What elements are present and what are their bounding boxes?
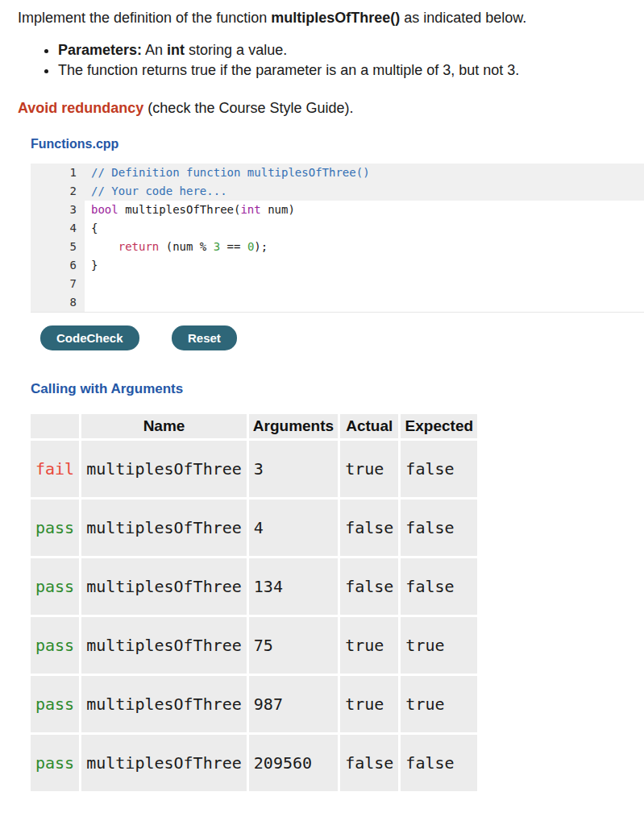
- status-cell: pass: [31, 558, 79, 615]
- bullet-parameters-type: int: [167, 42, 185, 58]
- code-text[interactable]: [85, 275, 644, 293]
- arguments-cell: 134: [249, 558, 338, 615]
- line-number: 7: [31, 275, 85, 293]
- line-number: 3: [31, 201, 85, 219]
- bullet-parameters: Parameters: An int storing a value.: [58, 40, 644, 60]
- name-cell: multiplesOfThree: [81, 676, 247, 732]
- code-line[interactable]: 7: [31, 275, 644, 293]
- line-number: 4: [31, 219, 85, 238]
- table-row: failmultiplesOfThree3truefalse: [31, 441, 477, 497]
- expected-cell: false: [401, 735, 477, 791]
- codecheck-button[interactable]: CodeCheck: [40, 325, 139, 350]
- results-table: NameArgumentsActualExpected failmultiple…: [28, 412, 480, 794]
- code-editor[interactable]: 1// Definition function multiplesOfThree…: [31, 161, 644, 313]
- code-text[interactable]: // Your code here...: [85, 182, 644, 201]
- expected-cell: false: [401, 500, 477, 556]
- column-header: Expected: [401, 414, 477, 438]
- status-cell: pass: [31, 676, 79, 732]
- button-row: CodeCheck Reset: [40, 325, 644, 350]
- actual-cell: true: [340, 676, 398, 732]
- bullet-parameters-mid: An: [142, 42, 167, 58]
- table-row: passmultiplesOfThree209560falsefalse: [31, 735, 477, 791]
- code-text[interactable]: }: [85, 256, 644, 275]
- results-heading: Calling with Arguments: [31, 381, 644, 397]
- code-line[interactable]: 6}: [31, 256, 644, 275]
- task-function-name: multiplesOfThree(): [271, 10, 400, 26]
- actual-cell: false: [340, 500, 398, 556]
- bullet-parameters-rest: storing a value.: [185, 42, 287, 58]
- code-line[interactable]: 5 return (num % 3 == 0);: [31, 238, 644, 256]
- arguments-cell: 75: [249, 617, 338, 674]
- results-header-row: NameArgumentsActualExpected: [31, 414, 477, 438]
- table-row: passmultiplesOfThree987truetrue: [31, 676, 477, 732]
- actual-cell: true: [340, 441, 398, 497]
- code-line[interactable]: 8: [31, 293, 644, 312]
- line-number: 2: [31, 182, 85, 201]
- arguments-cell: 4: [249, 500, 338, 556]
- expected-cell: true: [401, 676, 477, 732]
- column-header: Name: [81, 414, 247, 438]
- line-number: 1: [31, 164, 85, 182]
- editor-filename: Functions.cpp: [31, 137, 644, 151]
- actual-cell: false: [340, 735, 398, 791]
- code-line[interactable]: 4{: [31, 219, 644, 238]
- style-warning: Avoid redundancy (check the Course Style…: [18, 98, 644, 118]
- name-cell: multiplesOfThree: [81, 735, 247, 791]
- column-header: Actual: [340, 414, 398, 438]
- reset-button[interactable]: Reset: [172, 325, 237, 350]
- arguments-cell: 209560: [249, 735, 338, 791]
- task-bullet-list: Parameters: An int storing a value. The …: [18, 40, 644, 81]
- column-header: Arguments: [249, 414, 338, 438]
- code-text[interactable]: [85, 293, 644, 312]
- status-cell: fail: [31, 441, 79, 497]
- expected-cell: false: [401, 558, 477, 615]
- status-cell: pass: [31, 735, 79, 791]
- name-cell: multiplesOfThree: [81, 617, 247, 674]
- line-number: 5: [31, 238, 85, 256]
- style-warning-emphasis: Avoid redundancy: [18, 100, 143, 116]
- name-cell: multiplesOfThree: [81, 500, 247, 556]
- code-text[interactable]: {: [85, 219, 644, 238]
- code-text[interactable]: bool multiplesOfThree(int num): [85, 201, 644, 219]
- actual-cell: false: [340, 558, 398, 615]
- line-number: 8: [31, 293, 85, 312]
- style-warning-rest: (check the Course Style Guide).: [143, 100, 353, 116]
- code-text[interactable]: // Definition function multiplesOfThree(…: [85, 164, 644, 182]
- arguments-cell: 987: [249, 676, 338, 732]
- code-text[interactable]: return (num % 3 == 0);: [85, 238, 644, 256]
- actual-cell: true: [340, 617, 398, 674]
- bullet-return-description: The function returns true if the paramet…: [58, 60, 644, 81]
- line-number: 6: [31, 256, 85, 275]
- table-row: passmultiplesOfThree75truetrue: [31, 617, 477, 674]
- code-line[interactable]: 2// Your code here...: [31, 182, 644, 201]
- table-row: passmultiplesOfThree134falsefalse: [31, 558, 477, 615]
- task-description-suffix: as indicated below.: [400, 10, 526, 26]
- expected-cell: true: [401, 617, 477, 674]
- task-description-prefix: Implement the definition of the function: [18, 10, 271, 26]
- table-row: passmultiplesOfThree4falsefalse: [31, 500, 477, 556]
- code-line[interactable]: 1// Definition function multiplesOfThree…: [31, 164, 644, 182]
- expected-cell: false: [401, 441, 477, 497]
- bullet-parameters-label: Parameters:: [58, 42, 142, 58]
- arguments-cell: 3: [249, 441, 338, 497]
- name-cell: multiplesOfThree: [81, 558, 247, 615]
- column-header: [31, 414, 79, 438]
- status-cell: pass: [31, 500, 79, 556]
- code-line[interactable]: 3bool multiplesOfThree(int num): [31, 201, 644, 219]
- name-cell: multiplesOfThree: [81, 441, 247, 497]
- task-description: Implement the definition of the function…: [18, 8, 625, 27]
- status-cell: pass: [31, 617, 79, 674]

● ● ● ● ● ● ●

**EXERCISE BRIEF:** How many lines of the data hold the string "here"? Reply with the number alone.

**WRITTEN RESPONSE:** 2